With the UK having seemingly emerged from Covid-19 – or still emerging depending on whom you ask – it affords the oil and gas industry time to take stock.
For the last couple of years it has been action stations, as companies took drastic and unparalleled measures to ensure the virus did not shut down the offshore industry.
Medical evacuations, temperature checks, social distancing and more all became part of normal operations for crew.
By and large the industry’s response was a resounding success, and people worked tirelessly to keep the country’s lights on, even in the darkest of lockdowns.
On the front line of efforts to keep the North Sea moving was safety services provider Remote Medical International (RMI).
Typically, the Seattle-headquartered company provides medics to rigs and platforms, but in recent times, it broadened its scope to cover the running of ‘Covid copters’, which brought positive cases back ashore.
Duncan Higham, RMI’s chief executive, said: “The last couple of years have been sort of frenetic really. A lot of our doctors and medics were very involved with a lot of the NHS work, right from the outset.
‘Something they had not experienced was coming’
“We saw the pandemic start to take place in late February as information begun to seep through from the intelligence arm of RMI. Our doctors become our source of information and from quite early on, we were able to explain to our clients that something they had not experienced was coming.
“From a really early phase in the pandemic, we were doing an awful lot of consulting to our clients, because the information we were receiving from other sources wasn’t always helpful.”
In the North Sea, where RMI works for the “majority” of multinationals in “one form or the other”, priority testing “wasn’t really in place” in the early days.
A thermometer and an antibody test
That presented a “real challenge” for the company, which has a regional base in Aberdeen, as it tried to stop those with the virus from travelling offshore.
“All we had to start with was a thermometer and an antibody test,” explained Higham, “and the latter wasn’t showing the results in an early enough stage that it was really a great deal of value.
“We had to develop a screening process very quickly, and the rigs that we were working with had an extremely low rate of incident offshore.”
Obviously, it was nigh on impossible to create a watertight system, and cases inevitably cropped up on platforms and rigs.
Higham said: “That’s where the medics offshore and the Covid copters really had an awful lot of value. We could quickly evacuate and stop what everyone was really nervous about – a widespread outbreak offshore.”
He added: “There was a lot of collaboration between different groups and the industry took it really seriously. We were very conscious that our operations were costing a significant amount of money, and at the time, commodity prices were extremely low.”
Now, with operations in the North Sea largely running as normal once more, the legacy of the Covid response can begin to be untangled.
An increased demand for medical advice
For its part, RMI, which also has regional bases in South Africa, the UAE and Ghana, has noticed a real “willingness” from clients to engage with its senior leadership team.
“They want to have that consultation. You pay an awful lot of money for good legal and accounting advice, and currently – given the closeness of the pandemic and the possibility of more strains – paying for medical advice is a sensible precaution to take. We’re seeing that certainly developing,” said Higham.
He added: “The demand for medics has probably never been higher. The problem we have is that it’s also extremely high within the NHS.
“What we’ve always been conscious of is avoiding taking people out of the public service to work privately. But there’s no doubt at the moment that demand is outstripping supply, and we’ve seen a push on price as a result.”
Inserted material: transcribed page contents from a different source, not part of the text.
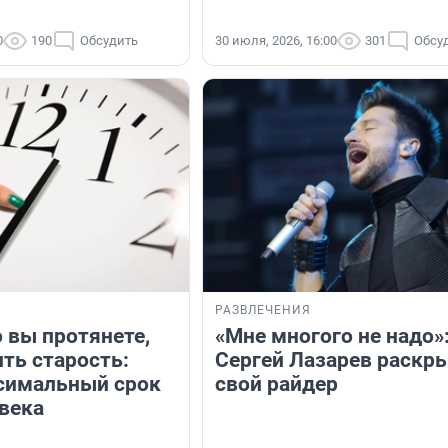
0
190
Обсудить
30 июля, 2026, 16:00
301
Обсу
РАЗВЛЕЧЕНИЯ
 вы протянете,
«Мне многого не надо»
ть старость:
Сергей Лазарев раскр
симальный срок
свой райдер
века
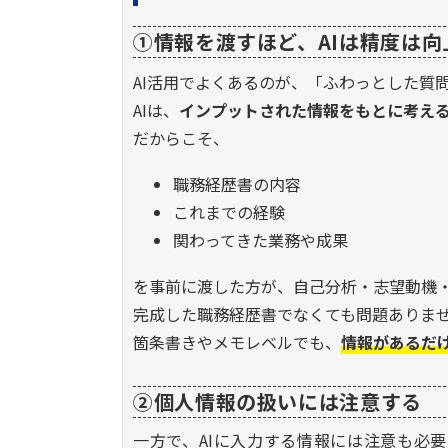
①情報を渡すほど、AIは精度は向
AI活用でよくあるのが、「ふわっとした質
AIは、
インプットされた情報をもとに考え
だからこそ、
職務経歴書の内容
これまでの経験
関わってきた業務や成果
を事前に渡した方が、自己分析・志望動機
完成した職務経歴書でなくても問題ありま
箇条書きやメモレベルでも、
情報があるだけ
②個人情報の扱いには注意する
一方で、AIに入力する情報には注意も必要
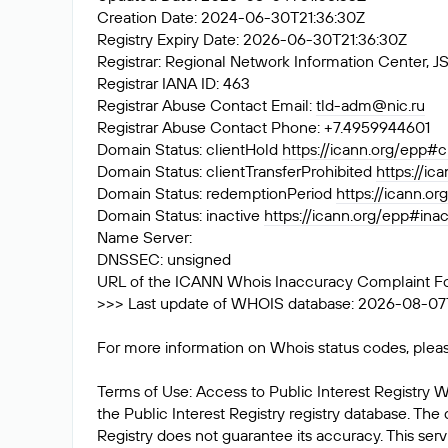
Creation Date: 2024-06-30T21:36:30Z
Registry Expiry Date: 2026-06-30T21:36:30Z
Registrar: Regional Network Information Center
Registrar IANA ID: 463
Registrar Abuse Contact Email:
tld-adm@nic.ru
Registrar Abuse Contact Phone: +7.4959944601
Domain Status: clientHold
https://icann.org/epp#c
Domain Status: clientTransferProhibited
https://ic
Domain Status: redemptionPeriod
https://icann.o
Domain Status: inactive
https://icann.org/epp#inac
Name Server:
DNSSEC: unsigned
URL of the ICANN Whois Inaccuracy Complaint F
>>> Last update of WHOIS database: 2026-08-07
For more information on Whois status codes, pleas
Terms of Use: Access to Public Interest Registry W
the Public Interest Registry registry database. The 
Registry does not guarantee its accuracy. This serv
In the face of increasing costs, Higham stressed that RMI hasn’t altered its entry barriers, and qualified medics still need to pass internal tests to wear the badge.
Safety in a low carbon world
Looking to the future, low carbon operations are going to be an increasing feature of North Sea firm’s portfolios.
That presents a raft of new and complicated challenges, but renewables is something RMI is already experienced in.
Higham said: “When RMI started out providing medics, we were right at the start of the offshore wind industry – those small tier one wind farms.
“We were fortunate enough to work with those operators when they were dipping their toe into offshore wind and so we’ve got a history of delivering that, and we fundamentally understand the need for offshore medics in a wind environment and the additional tasks that might be required.
“Getting to a patient on a rig is much more straightforward, but if someone is taken ill in a nacelle, then it requires your medic to be able to climb. Fundamentally, those medics need to be able to operate like a technician.
“We’ve been right at the start of that, at the forefront with RenewableUK and other trade bodies, looking at how that medical need is overcome. In addition to oil and gas, RMI is well placed for the transition, and both will be going on for a long time to come.”